Monday, March 28, 2016

Minimal presence of the Church


Ashley Pelczynski

ENGL 327

Dr. Coronado

28 March, 2016                                         

Absence of the Church

           When the colonists first settled in North America they focused on surviving, which made them blindly follow what they had always been taught in Church since they had no time to think about the details of their religion. A century or two later the colonies were well settled and towns were growing and expanding, meaning people were able to move farther into the continent. However this also caused them to be farther from the influence of a church, and from the influence of the Church of England. This distance from the Church caused some groups to be more susceptible to questioning God and the Church of England. Some of these questions made it onto letters that were sent back to family members in England. At some point the letters got into the hands of a man named David Humphreys who wrote the book An Historical Account of the Incorporated Society for the Propagation of the Gospel in Foreign Parts. He mentions in this book how there is a lack of representation of the Church in every single colony that Britain controls and how the society sent missionaries to fix this problem. This book should be part of the cannon of American Literature because it mentions the individual colonies and how much strength religion had in each of them, how the SPG(Society for the Propagation of the Gospel) went about educating black slaves, as well as the relationship between the colonists and the British in the late 17th century and early 18th century.
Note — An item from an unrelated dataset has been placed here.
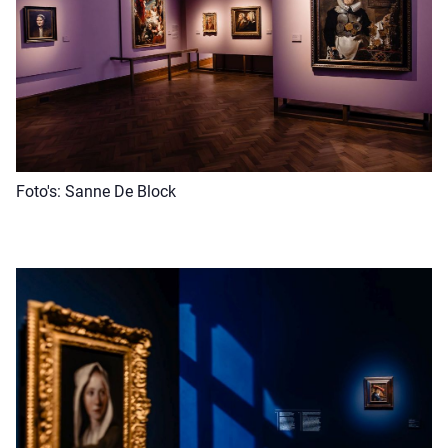
Foto's: Sanne De Block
        Not much is known about the author, David Humphreys. What we do know is that he lived between 1689 and 1740 and that he was a secretary for the Society for the Propagation of the Gospel. Little more is known about the society he was a part of. According to Caroline Brick, who researched for the Mundus Project, the society was created in 1701 because of a charter that King William III issued in June of 1701.  The mission of this society at its creation was to send priests and schoolteachers from England to the colonies. This was because the ones in the colonies were weak in their teachings and spirituality. A few years after they first went to the colonies, the SPG began to go to other nations that had a small presence of the Church in them. Such countries include: India, China, the Carribbean, and various countries in Europe.
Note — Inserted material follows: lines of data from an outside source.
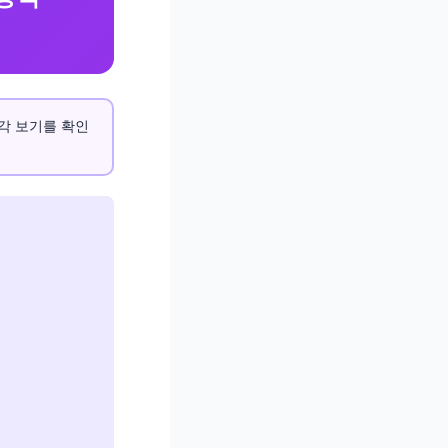
뒤 각 보기를 확인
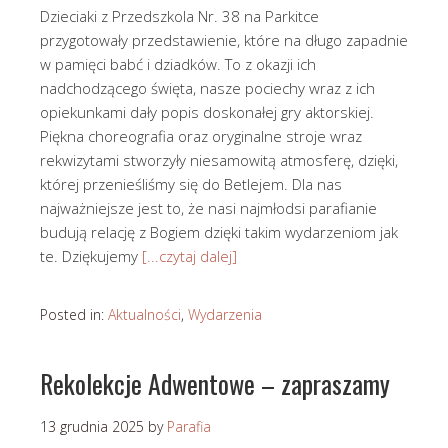
Dzieciaki z Przedszkola Nr. 38 na Parkitce
przygotowały przedstawienie, które na długo zapadnie
w pamięci babć i dziadków. To z okazji ich
nadchodzącego święta, nasze pociechy wraz z ich
opiekunkami dały popis doskonałej gry aktorskiej.
Piękna choreografia oraz oryginalne stroje wraz
rekwizytami stworzyły niesamowitą atmosferę, dzięki,
której przenieśliśmy się do Betlejem. Dla nas
najważniejsze jest to, że nasi najmłodsi parafianie
budują relację z Bogiem dzięki takim wydarzeniom jak
te. Dziękujemy
[...czytaj dalej]
Posted in:
Aktualności
,
Wydarzenia
Rekolekcje Adwentowe – zapraszamy
13 grudnia 2025
by
Parafia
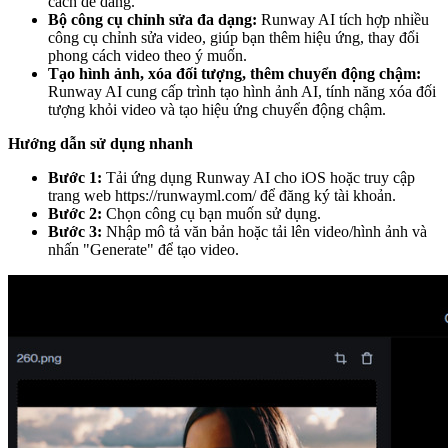
cách dễ dàng.
Bộ công cụ chỉnh sửa đa dạng:
Runway AI tích hợp nhiều
công cụ chỉnh sửa video, giúp bạn thêm hiệu ứng, thay đổi
phong cách video theo ý muốn.
Tạo hình ảnh, xóa đối tượng, thêm chuyển động chậm:
Runway AI cung cấp trình tạo hình ảnh AI, tính năng xóa đối
tượng khỏi video và tạo hiệu ứng chuyển động chậm.
Hướng dẫn sử dụng nhanh
Bước 1:
Tải ứng dụng Runway AI cho iOS hoặc truy cập
trang web
https://runwayml.com/
để đăng ký tài khoản.
Bước 2:
Chọn công cụ bạn muốn sử dụng.
Bước 3:
Nhập mô tả văn bản hoặc tải lên video/hình ảnh và
nhấn "Generate" để tạo video.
        In his book Humphreys also mentions the black slaves and that he and the society feel that they should be allowed to be taught. However, according to Carter Godwin Woodson in his book The Education of the Negro Prior to 1861: a History of the Education of the Colored People of the United States from the Beginning of Slavery to the Civil War, the masters believed that if the slaves were taught they would want freedom, which would not have been good for the masters since the masters needed the slaves to run their plantations, or in some cases maintain the household. The colonists also said things like how the slaves don’t have a soul so they can’t be converted or saved. They used this to go around the belief of that time that a Christian cannot be held as a slave under any circumstances. This was where the SPG stepped in and began to educate as many slaves as they could, believing that every person has a soul and that everyone can be saved, be they slave, master, or average person. However there were three groups of people that sided with the society and aided in the quest of education for the slaves. These were “masters who desired to increase the economic efficiency of their labor supply; second, sympathetic persons who wished to help the oppressed; and third, zealous missionaries who, believing that the message of divine love came equally to all, taught the slaves the English language that they might learn the principals of the Christian religion” (Woodson, 3.)
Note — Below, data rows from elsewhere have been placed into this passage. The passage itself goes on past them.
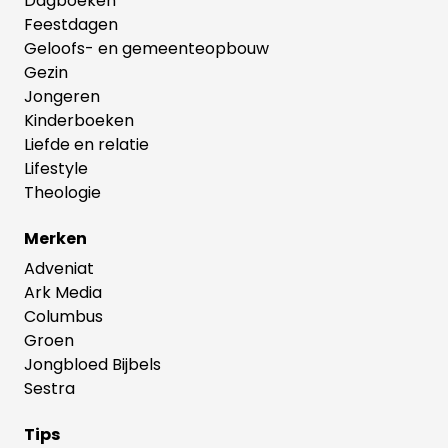
Dagboeken
Feestdagen
Geloofs- en gemeenteopbouw
Gezin
Jongeren
Kinderboeken
Liefde en relatie
Lifestyle
Theologie
Merken
Adveniat
Ark Media
Columbus
Groen
Jongbloed Bijbels
Sestra
Tips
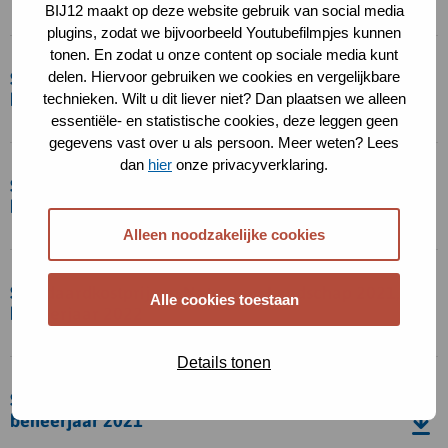
en
BIJ12 maakt op deze website gebruik van social media
Landschap
plugins, zodat we bijvoorbeeld Youtubefilmpjes kunnen
Download
2024,
tonen. En zodat u onze content op sociale media kunt
bestand
beheerjaar
Standaardkostprijzen Natuur en Landschap 2023,
delen. Hiervoor gebruiken we cookies en vergelijkbare
Standaardkostprijzen
2025
beheerjaar 2024
technieken. Wilt u dit liever niet? Dan plaatsen we alleen
Natuur
essentiële- en statistische cookies, deze leggen geen
en
gegevens vast over u als persoon. Meer weten? Lees
Download
Landschap
dan
hier
onze privacyverklaring.
bestand
Standaardkostprijzen Natuur en Landschap 2022,
2023,
Standaardkostprijzen
beheerjaar 2023
beheerjaar
Natuur
Alleen noodzakelijke cookies
2024
en
Download
Landschap
bestand
Standaardkostprijzen Natuur en Landschap 2021,
2022,
Alle cookies toestaan
Standaardkostprijzen
beheerjaar 2022
beheerjaar
Natuur
2023
en
Details tonen
Download
Landschap
bestand
Standaardkostprijzen Natuur en Landschap 2020,
2021,
Standaardkostprijzen
beheerjaar 2021
beheerjaar
Natuur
      There is a lot we can learn from this book since it is an inside scope into what a specific religious organization did for the advancement of the colonies, as well as how each colony was and the direct effects expansion has on the beliefs of the colonists. Not only that but we can see a that the idea of educating slaves is becoming more widely spread and more people are beginning to agree with it.

     



Cited Sources

Brick, Caroline. “Lambeth Palace Library: Society for the Propagation of the Gospel.” Lambeth Palace: Society for the Propagation of the Gospel. Mundus Project, 22, Mar. 2002. Web. 28 Mar, 2016

Humphreys, David. An Historical Account of the Incorporated Society for the Propagation of the Gospel in Foreign Parts. New York: Arno, 1969. Print.

Woodson, Carter Godwin. "Chapter 1 Introduction." The Education of the Negro Prior to 1861 a History of the Education of the Colored People of the United States from the Beginning of Slavery to the Civil War. New York: G.P. Putnam's Sons, 1915. 3-5. Web.